To provide some context for this blog, a friend of mine has gone on holiday and has given me a handful of his things to look after whilst he is abroad. One of these items is a PSP, which contains the original Persona games! Well, two of them anyway, as the third one, ‘Persona 2: Eternal Punishment’ didn’t make its way onto the PSP in the UK.

So while I get round to playing Persona 2 and it’s sequel, allow me to bore you with my thoughts on ‘Shin Megami Tensei: Persona’.

(some of) The Team

A Small Bit about ‘Revelations: Persona’ & ‘Megami Ibunroku Persona’

(Left) ‘Megami Ibunroku Persona’ (Right) ‘Revelations: Persona’

A spin-off to the ‘Shin Megami Tensei’ franchise, titled ‘Megami Ibunroku Persona’ was released 20th September 1996 in Japan with ‘Revelations: Persona’ being released 14th December in North America that year and that port is the stuff of legends and not for entirely for good reasons.

During the 1990s, many US companies had a weird obsession to do everything within their power to make sure American kids didn’t know Japan existed.
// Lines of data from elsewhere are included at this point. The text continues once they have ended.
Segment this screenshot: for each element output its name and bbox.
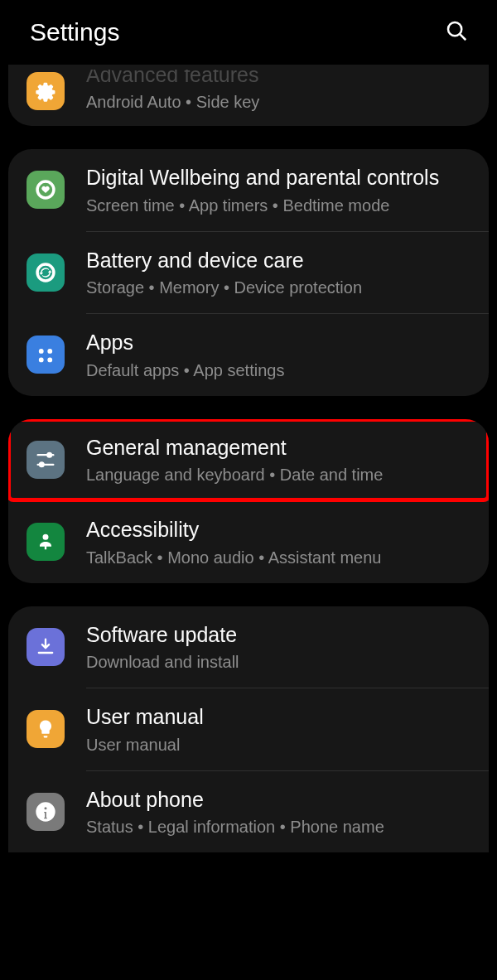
settings-item-battery[interactable]: Battery and device care Storage • Memory…	[8, 232, 489, 314]
settings-group: Digital Wellbeing and parental controls …	[8, 149, 489, 396]
item-subtitle: TalkBack • Mono audio • Assistant menu	[86, 547, 470, 568]
item-text: General management Language and keyboard…	[86, 434, 470, 486]
settings-item-general-management[interactable]: General management Language and keyboard…	[8, 419, 489, 501]
gear-icon	[27, 72, 65, 110]
item-title: Software update	[86, 621, 470, 649]
item-text: About phone Status • Legal information •…	[86, 786, 470, 838]
settings-group: Software update Download and install Use…	[8, 606, 489, 853]
settings-item-digital-wellbeing[interactable]: Digital Wellbeing and parental controls …	[8, 149, 489, 231]
item-title: About phone	[86, 786, 470, 813]
item-text: User manual User manual	[86, 703, 470, 756]
heart-circle-icon	[27, 171, 65, 209]
download-arrow-icon	[27, 628, 65, 666]
item-title: General management	[86, 434, 470, 461]
svg-point-0	[448, 22, 461, 36]
item-subtitle: Screen time • App timers • Bedtime mode	[86, 195, 470, 216]
person-icon	[27, 523, 65, 561]
svg-line-1	[460, 34, 466, 40]
item-text: Accessibility TalkBack • Mono audio • As…	[86, 516, 470, 568]
item-title: Advanced features	[86, 70, 470, 88]
item-subtitle: Android Auto • Side key	[86, 91, 470, 113]
item-text: Battery and device care Storage • Memory…	[86, 247, 470, 299]
refresh-circle-icon	[27, 253, 65, 292]
item-title: Battery and device care	[86, 247, 470, 274]
item-title: Apps	[86, 329, 470, 356]
search-icon[interactable]	[444, 18, 469, 46]
settings-header: Settings	[0, 0, 497, 65]
item-text: Digital Wellbeing and parental controls …	[86, 164, 470, 216]
item-subtitle: Language and keyboard • Date and time	[86, 464, 470, 485]
settings-item-user-manual[interactable]: User manual User manual	[8, 688, 489, 770]
settings-item-accessibility[interactable]: Accessibility TalkBack • Mono audio • As…	[8, 501, 489, 583]
item-subtitle: Download and install	[86, 651, 470, 673]
item-subtitle: Default apps • App settings	[86, 360, 470, 381]
four-dots-icon	[27, 336, 65, 374]
settings-item-about-phone[interactable]: About phone Status • Legal information •…	[8, 771, 489, 853]
sliders-icon	[27, 441, 65, 479]
item-title: User manual	[86, 703, 470, 731]
item-subtitle: User manual	[86, 734, 470, 756]
settings-item-apps[interactable]: Apps Default apps • App settings	[8, 314, 489, 396]
settings-group: General management Language and keyboard…	[8, 419, 489, 583]
item-text: Advanced features Android Auto • Side ke…	[86, 70, 470, 113]
info-icon	[27, 793, 65, 831]
item-title: Accessibility	[86, 516, 470, 543]
settings-item-advanced-features[interactable]: Advanced features Android Auto • Side ke…	[8, 65, 489, 126]
bulb-icon	[27, 710, 65, 748]
item-text: Software update Download and install	[86, 621, 470, 673]
settings-group: Advanced features Android Auto • Side ke…	[8, 65, 489, 126]
item-text: Apps Default apps • App settings	[86, 329, 470, 381]
item-subtitle: Storage • Memory • Device protection	[86, 277, 470, 298]
settings-item-software-update[interactable]: Software update Download and install	[8, 606, 489, 688]
page-title: Settings	[30, 18, 119, 46]
item-subtitle: Status • Legal information • Phone name	[86, 816, 470, 838]
item-title: Digital Wellbeing and parental controls	[86, 164, 470, 191]
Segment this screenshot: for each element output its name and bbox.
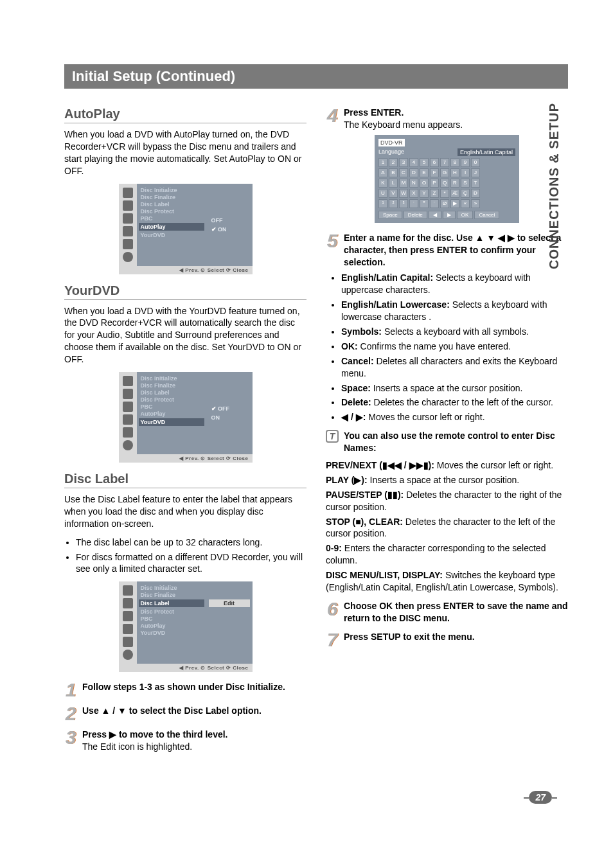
step-number-icon: 5 <box>326 232 339 269</box>
step-4-sub: The Keyboard menu appears. <box>344 120 463 130</box>
kb-row-5: ¹²³´º¨Ø▶«» <box>378 199 515 208</box>
page-number: 27 <box>529 791 552 804</box>
osd-item: AutoPlay <box>141 411 202 417</box>
osd-item: PBC <box>141 403 202 410</box>
kb-opt: Space: Inserts a space at the cursor pos… <box>341 382 568 394</box>
kb-key: G <box>440 168 449 177</box>
kb-key: ¹ <box>378 199 387 208</box>
kb-key: ¨ <box>430 199 439 208</box>
step-3: 3 Press ▶ to move to the third level.The… <box>64 729 306 753</box>
kb-key: P <box>430 179 439 188</box>
osd-item: Disc Finalize <box>141 194 202 200</box>
kb-key: W <box>399 189 408 198</box>
kb-key: 6 <box>430 158 439 167</box>
kb-key: B <box>389 168 398 177</box>
kb-key: º <box>420 199 429 208</box>
yourdvd-heading: YourDVD <box>64 283 306 300</box>
kb-opt: ◀ / ▶: Moves the cursor left or right. <box>341 411 568 423</box>
keyboard-options-list: English/Latin Capital: Selects a keyboar… <box>330 272 568 423</box>
kb-key: 1 <box>378 158 387 167</box>
bullet: For discs formatted on a different DVD R… <box>76 551 306 576</box>
step-4: 4 Press ENTER.The Keyboard menu appears. <box>326 107 568 131</box>
kb-bottom-key: Delete <box>404 211 427 219</box>
audio-icon <box>123 213 133 224</box>
autoplay-heading: AutoPlay <box>64 107 306 123</box>
autoplay-osd: Disc Initialize Disc Finalize Disc Label… <box>119 184 253 274</box>
step-number-icon: 6 <box>326 600 339 624</box>
kb-key: Z <box>430 189 439 198</box>
kb-key: Q <box>440 179 449 188</box>
osd-item: PBC <box>141 215 202 222</box>
left-column: AutoPlay When you load a DVD with AutoPl… <box>64 100 306 757</box>
disclabel-intro: Use the Disc Label feature to enter the … <box>64 493 306 530</box>
kb-key: ² <box>389 199 398 208</box>
remote-item: 0-9: Enters the character corresponding … <box>326 542 568 567</box>
osd-icon-rail <box>119 184 137 266</box>
kb-key: 7 <box>440 158 449 167</box>
osd-icon-rail <box>119 372 137 454</box>
step-2-text: Use ▲ / ▼ to select the Disc Label optio… <box>82 705 262 716</box>
step-1-text: Follow steps 1-3 as shown under Disc Ini… <box>82 682 285 692</box>
kb-key: ´ <box>409 199 418 208</box>
kb-key: I <box>461 168 470 177</box>
remote-item: PAUSE/STEP (▮▮): Deletes the character t… <box>326 489 568 513</box>
osd-item: Disc Initialize <box>141 375 202 382</box>
kb-key: K <box>378 179 387 188</box>
osd-menu-list: Disc Initialize Disc Finalize Disc Label… <box>137 581 206 664</box>
osd-item: Disc Protect <box>141 608 202 615</box>
osd-item: Disc Finalize <box>141 382 202 389</box>
kb-language-label: Language <box>378 148 404 156</box>
osd-icon-rail <box>119 581 137 664</box>
kb-bottom-key: Space <box>378 211 402 219</box>
video-icon <box>123 188 133 198</box>
disc-icon <box>123 252 133 262</box>
step-3-text: Press ▶ to move to the third level. <box>82 729 228 740</box>
kb-key: C <box>399 168 408 177</box>
step-4-text: Press ENTER. <box>344 107 404 118</box>
osd-footer: ◀ Prev. ⊙ Select ⟳ Close <box>119 266 253 274</box>
tip-icon: T <box>326 430 339 443</box>
osd-item: Disc Protect <box>141 208 202 215</box>
remote-item: PLAY (▶): Inserts a space at the cursor … <box>326 474 568 486</box>
audio-icon <box>123 402 133 412</box>
disclabel-osd: Disc Initialize Disc Finalize Disc Label… <box>119 581 253 672</box>
disclabel-bullets: The disc label can be up to 32 character… <box>64 536 306 576</box>
osd-item: PBC <box>141 616 202 622</box>
kb-key: U <box>378 189 387 198</box>
remote-item: DISC MENU/LIST, DISPLAY: Switches the ke… <box>326 569 568 594</box>
osd-item: YourDVD <box>141 630 202 636</box>
kb-bottom-key: OK <box>457 211 474 219</box>
step-number-icon: 2 <box>64 705 77 722</box>
kb-key: 5 <box>420 158 429 167</box>
osd-item: YourDVD <box>141 232 202 238</box>
kb-row-3: KLMNOPQRST <box>378 179 515 188</box>
step-6: 6 Choose OK then press ENTER to save the… <box>326 600 568 624</box>
kb-key: Æ <box>450 189 459 198</box>
remote-controls-list: PREV/NEXT (▮◀◀ / ▶▶▮): Moves the cursor … <box>326 459 568 594</box>
osd-item-selected: YourDVD <box>139 418 204 426</box>
kb-key: D <box>409 168 418 177</box>
chapter-icon <box>123 427 133 438</box>
remote-item: PREV/NEXT (▮◀◀ / ▶▶▮): Moves the cursor … <box>326 459 568 472</box>
right-column: 4 Press ENTER.The Keyboard menu appears.… <box>326 100 568 757</box>
kb-key: Y <box>420 189 429 198</box>
step-number-icon: 7 <box>326 631 339 648</box>
kb-bottom-key: ◀ <box>429 211 441 219</box>
chapter-icon <box>123 637 133 647</box>
kb-key: L <box>389 179 398 188</box>
step-5: 5 Enter a name for the disc. Use ▲ ▼ ◀ ▶… <box>326 232 568 269</box>
kb-opt: Symbols: Selects a keyboard with all sym… <box>341 326 568 338</box>
manual-page: CONNECTIONS & SETUP Initial Setup (Conti… <box>0 0 613 868</box>
video-icon <box>123 585 133 596</box>
kb-key: Ç <box>461 189 470 198</box>
timer-icon <box>123 226 133 236</box>
disc-icon <box>123 650 133 660</box>
kb-key: Ð <box>471 189 480 198</box>
option-on: ON <box>209 226 250 233</box>
timer-icon <box>123 624 133 634</box>
kb-key: * <box>440 189 449 198</box>
osd-menu-list: Disc Initialize Disc Finalize Disc Label… <box>137 184 206 266</box>
remote-item: STOP (■), CLEAR: Deletes the character t… <box>326 516 568 540</box>
kb-key: X <box>409 189 418 198</box>
kb-key: R <box>450 179 459 188</box>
Many animes (such as the original ‘Pokemon’ series for example) had rewrites, altering any form of religious belief, violence and any mature themes. The newly formed ATLUS of USA did the same with ‘Revelations: Persona’. All the cast were made white, (except Mark, who became black). Their hair colours were changed as were many of their names to make them more westernised. Many, if not all and many forms of Japanese culture were removed (yen became dollars for example). On top of this, a large questline (that I will discuss later) was removed for reasons that no one ever seemed to have worked out.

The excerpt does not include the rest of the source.